SUPPLIED ENTRIES: Begin

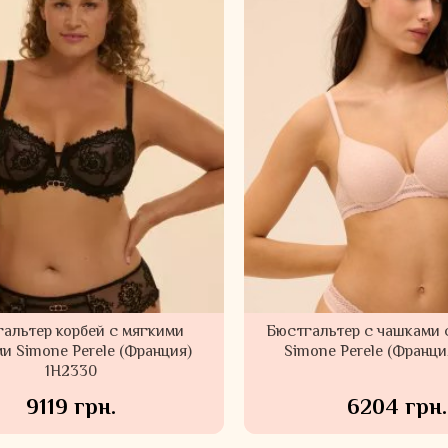
альтер корбей с мягкими
Бюстгальтер c чашками 
и Simone Perele (Франция)
Simone Perele (Франци
1H2330
9119 грн.
6204 грн.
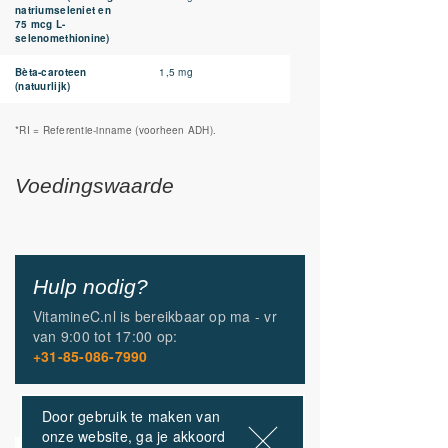
natriumseleniet en
75 mcg L-
selenomethionine)
Bèta-caroteen
1,5 mg
(natuurlijk)
*RI = Referentie-inname (voorheen ADH).
Voedingswaarde
Hulp nodig?
VitamineC.nl is bereikbaar op
ma - vr
van
9:00 tot 17:00
op:
+31-85-086-7990
Door gebruik te maken van
onze website, ga je akkoord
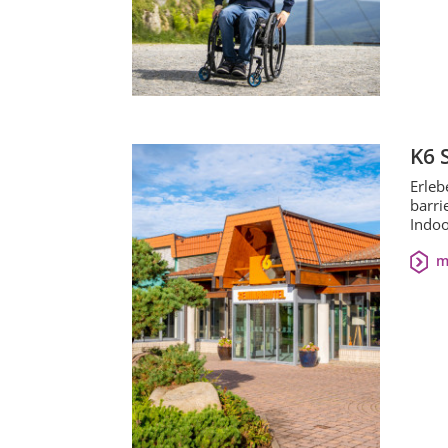
K6 
Erleb
barri
Indoo
m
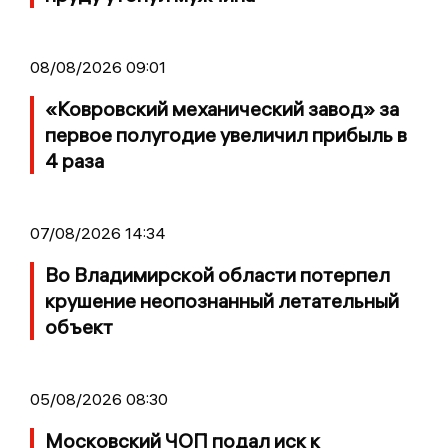
08/08/2026 09:01
«Ковровский механический завод» за
первое полугодие увеличил прибыль в
4 раза
07/08/2026 14:34
Во Владимирской области потерпел
крушение неопознанный летательный
объект
05/08/2026 08:30
Московский ЧОП подал иск к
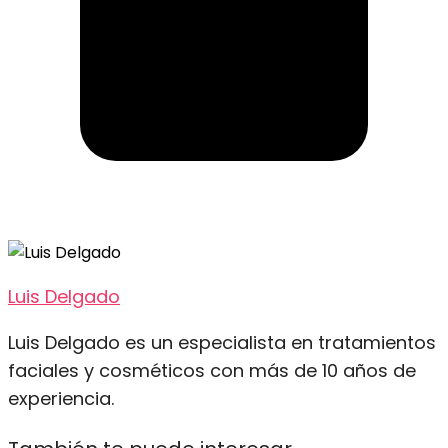
Luis Delgado
Luis Delgado es un especialista en tratamientos
faciales y cosméticos con más de 10 años de
experiencia.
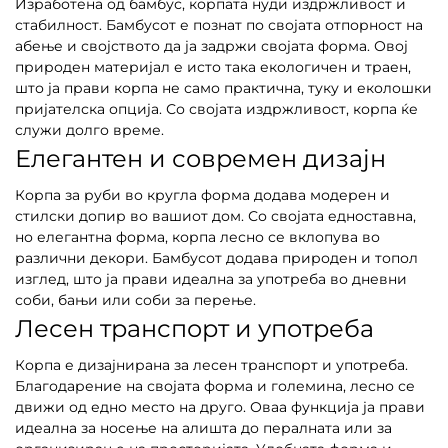
Изработена од бамбус, корпата нуди издржливост и
стабилност. Бамбусот е познат по својата отпорност на
абење и својството да ја задржи својата форма. Овој
природен материјал е исто така екологичен и траен,
што ја прави корпа не само практична, туку и еколошки
пријателска опција. Со својата издржливост, корпа ќе
служи долго време.
Елегантен и современ дизајн
Корпа за руби во кругла форма додава модерен и
стилски допир во вашиот дом. Со својата едноставна,
но елегантна форма, корпа лесно се вклопува во
различни декори. Бамбусот додава природен и топол
изглед, што ја прави идеална за употреба во дневни
соби, бањи или соби за перење.
Лесен транспорт и употреба
Корпа е дизајнирана за лесен транспорт и употреба.
Благодарение на својата форма и големина, лесно се
движи од едно место на друго. Оваа функција ја прави
идеална за носење на алишта до пералната или за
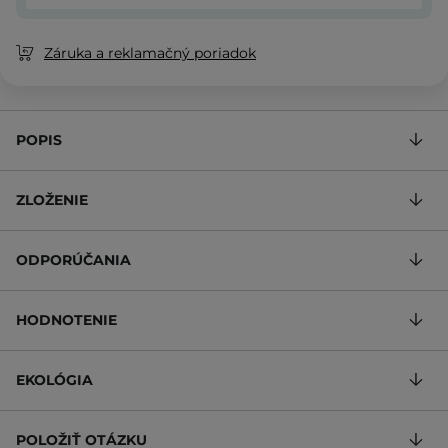
Záruka a reklamačný poriadok
POPIS
ZLOŽENIE
ODPORÚČANIA
HODNOTENIE
EKOLÓGIA
POLOŽIŤ OTÁZKU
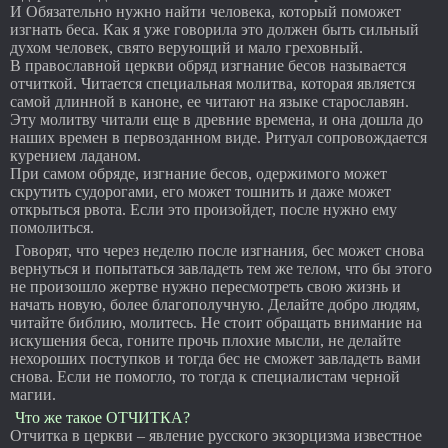
И Обязательно нужно найти человека, который поможет
изгнать беса. Как я уже говорила это должен быть сильный
духом человек, свято верующий и мало греховный.
В православной церкви обряд изгнание бесов называется
отчиткой. Читается специальная молитва, которая является
самой длинной в каноне, ее читают на языке старославян.
Эту молитву читали еще в древние времена, и она дошла до
наших времен в первозданном виде. Ритуал сопровождается
курением ладаном.
При самом обряде, изгнание бесов, одержимого может
скрутить судорогами, его может тошнить и даже может
открыться рвота. Если это произойдет, после нужно ему
помолиться.
Говорят, что через неделю после изгнания, бес может снова
вернуться и попытаться завладеть тем же телом, что бы этого
не произошло жертве нужно пересмотреть свою жизнь и
начать новую, более благополучную. Делайте добро людям,
читайте библию, молитесь. Не стоит обращать внимание на
искушения беса, гоните прочь плохие мысли, не делайте
нехороших поступков и тогда бес не сможет завладеть вами
снова. Если не помогло, то тогда к специалистам черной
магии.
Что же такое ОТЧИТКА?
Отчитка в церкви – явление русского экзорцизма известное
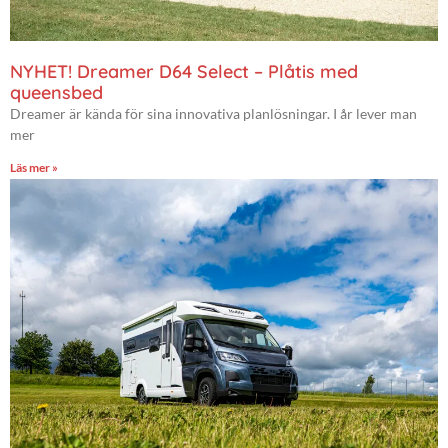
NYHET! Dreamer D64 Select – Plåtis med
queensbed
Dreamer är kända för sina innovativa planlösningar. I år lever man
mer
Läs mer »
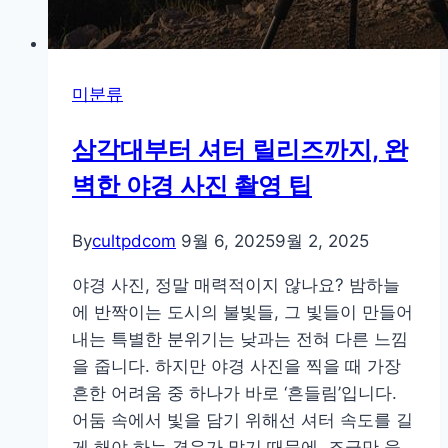
미분류
삼각대부터 셔터 릴리즈까지, 완
벽한 야경 사진 촬영 팁
By
cultpdcom
9월 6, 2025
9월 2, 2025
야경 사진, 정말 매력적이지 않나요? 밤하늘
에 반짝이는 도시의 불빛들, 그 빛들이 만들어
내는 특별한 분위기는 낮과는 전혀 다른 느낌
을 줍니다. 하지만 야경 사진을 찍을 때 가장
흔한 어려움 중 하나가 바로 ‘흔들림’입니다.
어둠 속에서 빛을 담기 위해선 셔터 속도를 길
게 해야 하는 경우가 많기 때문에, 조금만 움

SUPPLIED ENTRIES: End

# [EXERCISE DETAILS]
Filter the listing so that only lines holding the word "издржливост" remain, and copy those lines.

# [WRITTEN SOLUTION]
Изработена од бамбус, корпата нуди издржливост и
пријателска опција. Со својата издржливост, корпа ќе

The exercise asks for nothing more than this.